Below is a brief description of some of the library classes you may use; there are some examples present
in the starter code as well.
-
HashMap<K, V>: A Java dictionary that provides a lookup table, associating
keys to values (official
documentation).
- put(k, v) assigns a key to a value
- get(k) retrieves a value, or null if there is no value associated
with the key.
- containsKey(k) checks if there is a value associated with the key.
- keySet() returns an iterable set of keys that have associated
values.
-
HashSet<V>: A set of unique objects of type V. (official
documentation).
- add(v) adds a value to the set
- contains(v) checks if the value exists in the set using equals()
with the key.
- remove(v) removes a value from the set
- Collection<T>: [Interface] A group of objects is a Collection (official
documentation). You should use the ArrayList<T> concrete
class throughout the project wherver Collections are expected, which has an array-like interface
with methods like get(i), set(i, v), and size() (official
documentation).
When something is iterable, it supports the Iterable
interface and can supply an Iterator.
Something which is Iterable will support the for each loop construct. For example, the snippet below iterates
over all keys of a HashMap<String, Integer> named this.supplies:
for (String item : this.supplies.keySet()) {
Integer quantity = this.supplies.get(item);
// do something
}
Running Your Code
As this project has quite a few moving parts, it will take some effort to get the entire project to
compile, and IntelliJ sometimes won't run the test suite if there are project errors. Thus, the project
is optionally split into two parts:
Phase 1: Implement Supermarket and Restaurant. Tested by test.Phase1Evaluation.
Phase 2: Implement Home and Hotel.
Tested by test.Phase2Evaluation.
Phase 1 should be completed before Phase 2, so you can test Phase 1 with the run script runPhase1.sh and Phase 2 with the script runPhase2.sh
(which actually includes a complete integration test, involving Phase 1). Alternatively, if you enjoy
the IntelliJ debugging experience, write all the necessary method stubs to get the project to compile.
As always, .bat scripts are included for Windows, too.
A run script for the entire project test suite is included as run.bat
(Windows) or
run.sh (Mac/Linux). This will compile your entire project and produce a run
report
with your estimated grade. Your entire project must compile for the script to work; the
phases will not be individually graded, so you must submit a project that will fully compile.
Submission Instructions
See the submissions page for details. Have questions or need help? Post on Piazza!

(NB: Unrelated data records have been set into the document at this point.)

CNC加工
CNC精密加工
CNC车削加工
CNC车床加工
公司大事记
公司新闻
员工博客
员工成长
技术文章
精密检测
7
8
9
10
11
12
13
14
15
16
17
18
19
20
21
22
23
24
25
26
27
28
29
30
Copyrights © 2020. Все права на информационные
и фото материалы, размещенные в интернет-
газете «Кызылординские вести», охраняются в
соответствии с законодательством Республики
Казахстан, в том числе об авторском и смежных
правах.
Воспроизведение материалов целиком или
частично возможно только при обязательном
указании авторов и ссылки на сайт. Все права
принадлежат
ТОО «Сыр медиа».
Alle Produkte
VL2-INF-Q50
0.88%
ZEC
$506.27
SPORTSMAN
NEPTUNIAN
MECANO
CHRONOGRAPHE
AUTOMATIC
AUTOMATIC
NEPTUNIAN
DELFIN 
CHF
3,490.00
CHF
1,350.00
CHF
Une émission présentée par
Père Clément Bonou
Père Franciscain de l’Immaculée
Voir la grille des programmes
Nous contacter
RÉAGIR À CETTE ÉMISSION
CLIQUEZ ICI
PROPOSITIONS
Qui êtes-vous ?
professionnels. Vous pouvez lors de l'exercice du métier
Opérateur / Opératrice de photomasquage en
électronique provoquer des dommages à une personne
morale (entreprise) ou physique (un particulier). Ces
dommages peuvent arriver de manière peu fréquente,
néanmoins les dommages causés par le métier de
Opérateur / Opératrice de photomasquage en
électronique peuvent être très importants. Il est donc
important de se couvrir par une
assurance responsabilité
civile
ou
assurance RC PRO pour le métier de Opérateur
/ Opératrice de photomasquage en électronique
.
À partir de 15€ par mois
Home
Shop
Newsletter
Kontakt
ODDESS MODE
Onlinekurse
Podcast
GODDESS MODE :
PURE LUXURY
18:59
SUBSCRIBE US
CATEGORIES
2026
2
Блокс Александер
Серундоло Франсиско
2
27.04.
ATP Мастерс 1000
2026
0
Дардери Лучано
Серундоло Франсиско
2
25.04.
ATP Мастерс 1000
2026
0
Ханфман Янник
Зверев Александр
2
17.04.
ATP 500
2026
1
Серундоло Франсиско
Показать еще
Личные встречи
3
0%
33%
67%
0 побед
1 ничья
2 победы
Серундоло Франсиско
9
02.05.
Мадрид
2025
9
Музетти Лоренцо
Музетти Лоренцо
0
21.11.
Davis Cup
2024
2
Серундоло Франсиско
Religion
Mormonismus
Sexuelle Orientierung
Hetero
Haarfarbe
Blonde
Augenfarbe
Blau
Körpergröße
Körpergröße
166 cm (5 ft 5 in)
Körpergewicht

Critical Analysis Questions
These questions aren't graded, but are similar to those you may see on an exam. You are welcome to
discuss
these with classmates offline on on Piazza.

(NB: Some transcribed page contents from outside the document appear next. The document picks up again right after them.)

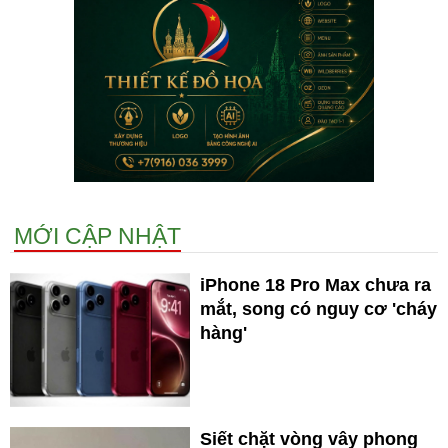
MỚI CẬP NHẬT
iPhone 18 Pro Max chưa ra
mắt, song có nguy cơ 'cháy
hàng'
Siết chặt vòng vây phong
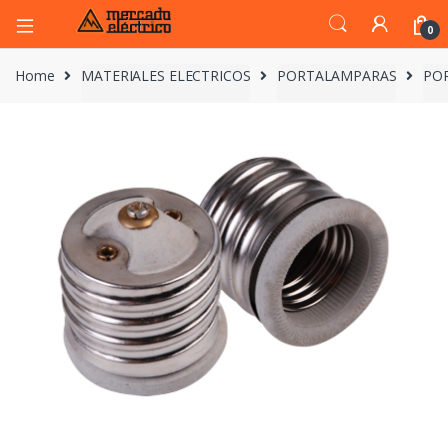
0
Home
MATERIALES ELECTRICOS
PORTALAMPARAS
PO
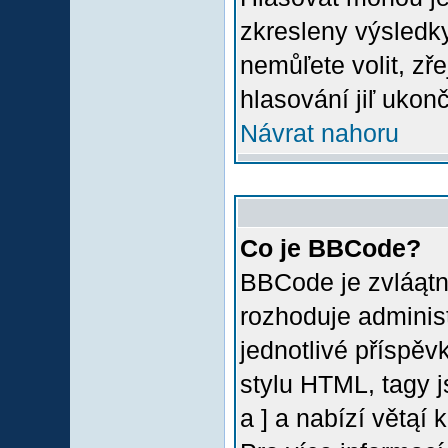
zkresleny výsledky
nemůľete volit, z
hlasování jiľ ukon
Návrat nahoru
Co je BBCode?
BBCode je zvláątn
rozhoduje administ
jednotlivé příspě
stylu HTML, tagy 
a ] a nabízí větąí 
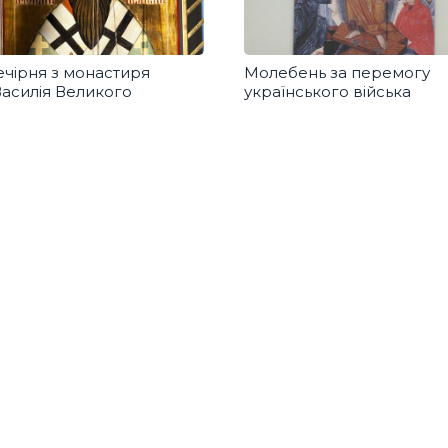
ечірня з монастиря
Молебень за перемогу
Василія Великого
українського війська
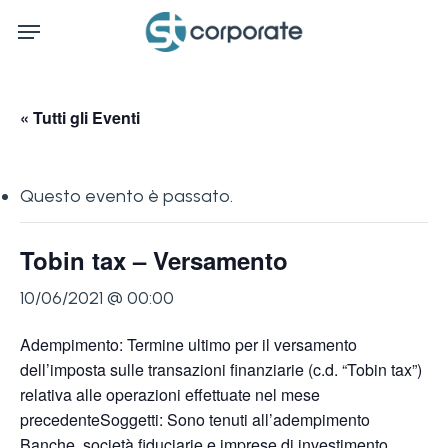
Skip
Menu
to
main
content
« Tutti gli Eventi
Questo evento è passato.
Tobin tax – Versamento
10/06/2021 @ 00:00
Adempimento: Termine ultimo per il versamento
dell’imposta sulle transazioni finanziarie (c.d. “Tobin tax”)
relativa alle operazioni effettuate nel mese
precedenteSoggetti: Sono tenuti all’adempimento
Banche, società fiduciarie e imprese di investimento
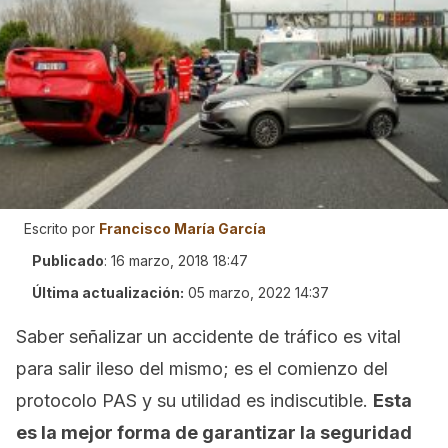
Escrito por
Francisco María García
Publicado
:
16 marzo, 2018 18:47
Última actualización:
05 marzo, 2022 14:37
Saber señalizar un accidente de tráfico es vital
para salir ileso del mismo; es el comienzo del
protocolo PAS y su utilidad es indiscutible.
Esta
es la mejor forma de garantizar la seguridad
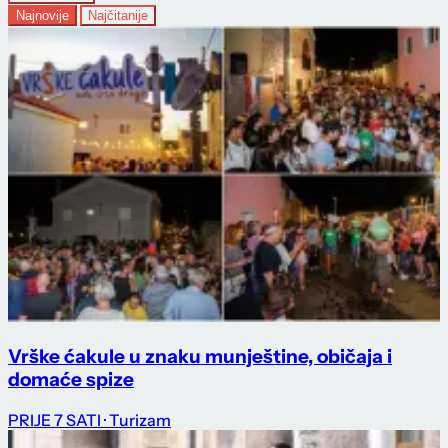
Najnovije
Najčitanije
Vrške ćakule u znaku munještine, običaja i
domaće spize
PRIJE 7 SATI
· Turizam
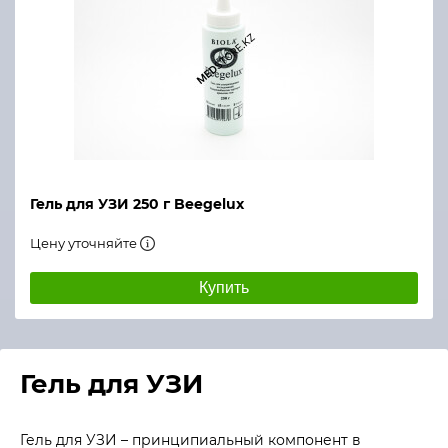
Гель для УЗИ 250 г Beegelux
Цену уточняйте
Купить
Гель для УЗИ
Гель для УЗИ – принципиальный компонент в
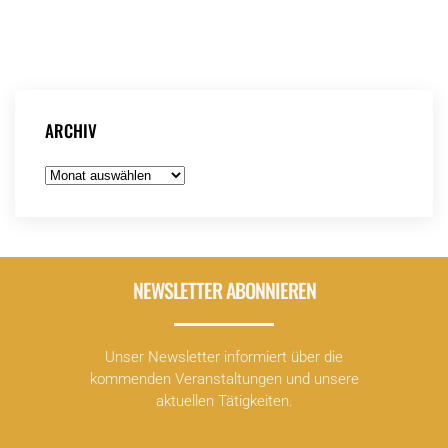
Zur Webseite:
Klimaherbst
ARCHIV
Archiv
NEWSLETTER ABONNIEREN
Unser Newsletter informiert über die
kommenden Veranstaltungen und unsere
aktuellen Tätigkeiten.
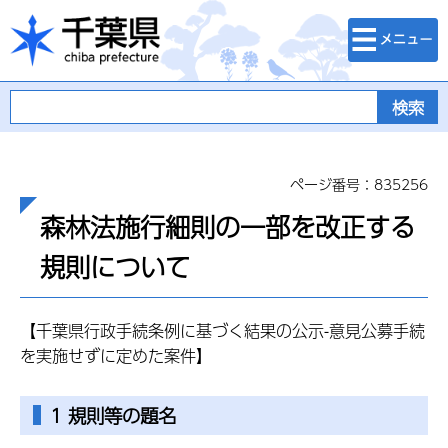
検索・メニュ
千葉県
ー
ページ番号：835256
森林法施行細則の一部を改正する
規則について
【千葉県行政手続条例に基づく結果の公示-意見公募手続
を実施せずに定めた案件】
1 規則等の題名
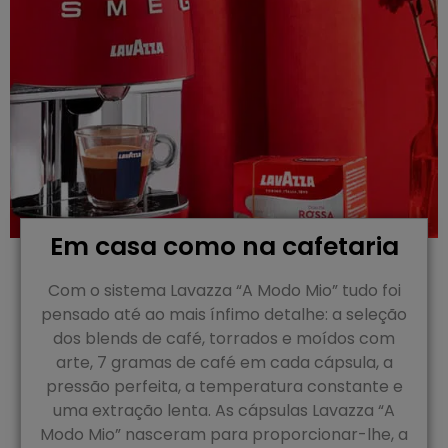
Em casa como na cafetaria
Com o sistema Lavazza “A Modo Mio” tudo foi
pensado até ao mais ínfimo detalhe: a seleção
dos blends de café, torrados e moídos com
arte, 7 gramas de café em cada cápsula, a
pressão perfeita, a temperatura constante e
uma extração lenta. As cápsulas Lavazza “A
Modo Mio” nasceram para proporcionar-lhe, a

- What additional flexibility do interfaces provide over abstract classes?
- The use of type Store to reference both Supermarket
and Restaurant is an example of
polymorphism. In your own words, describe polymorphism as a concept. What are other examples of
polymorphism in this project?
- In Project 0, the interface Collection is used often as an argument or
return
value (by design), rather than a concrete collection such as ArrayList.
Why
might be this the case?
- Building and Store are both abstract, but
nothing changes runtime-wise if they are made concrete (non-abstract). Why might they have been
designed/declared abstract?
- A single end-to-end integration test (black-box test) can achieve full code coverage (lines tested)
with
much less work than having to write several unit tests. Why, then, are unit tests valuable?

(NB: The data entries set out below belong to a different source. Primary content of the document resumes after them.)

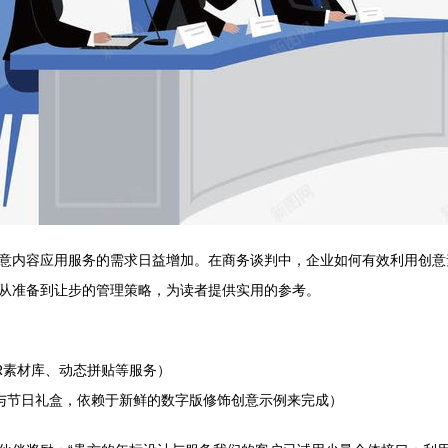
意内容应用服务的需求日益增加。在商务谈判中，企业如何有效利用创意
从准备到让步的管理策略，为读者提供实用的参考。
R素材库、动态拼贴等服务）
与节日礼盒，依赖于新鲜的数字版修饰创意示例来完成）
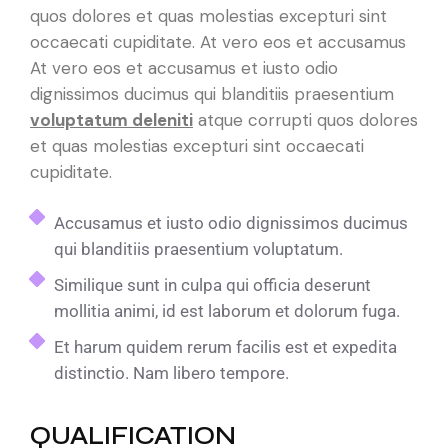
quos dolores et quas molestias excepturi sint
occaecati cupiditate. At vero eos et accusamus
At vero eos et accusamus et iusto odio
dignissimos ducimus qui blanditiis praesentium
voluptatum deleniti
atque corrupti quos dolores
et quas molestias excepturi sint occaecati
cupiditate.
Accusamus et iusto odio dignissimos ducimus
qui blanditiis praesentium voluptatum.
Similique sunt in culpa qui officia deserunt
mollitia animi, id est laborum et dolorum fuga.
Et harum quidem rerum facilis est et expedita
distinctio. Nam libero tempore.
QUALIFICATION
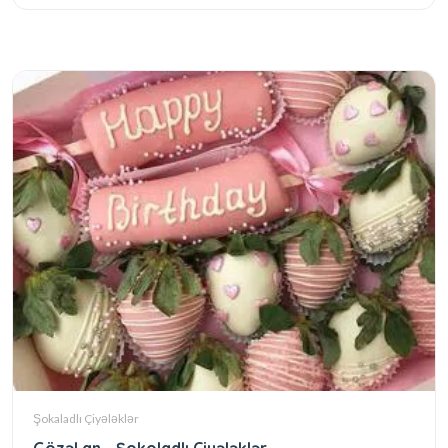
Şokaladlı Çiyələklər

- Java does not permit member variables in interface definitions, but does permit member variables in
abstract classes. Why might the Java designers introduce this restriction on interfaces?
- If all Java classes inherit from Object, then classes could have all their variables be of type
Object
and avoid templated types entirely (generics - see lib.Pair). If this is
the
case, what value do templated types (generics) bring to class definitions?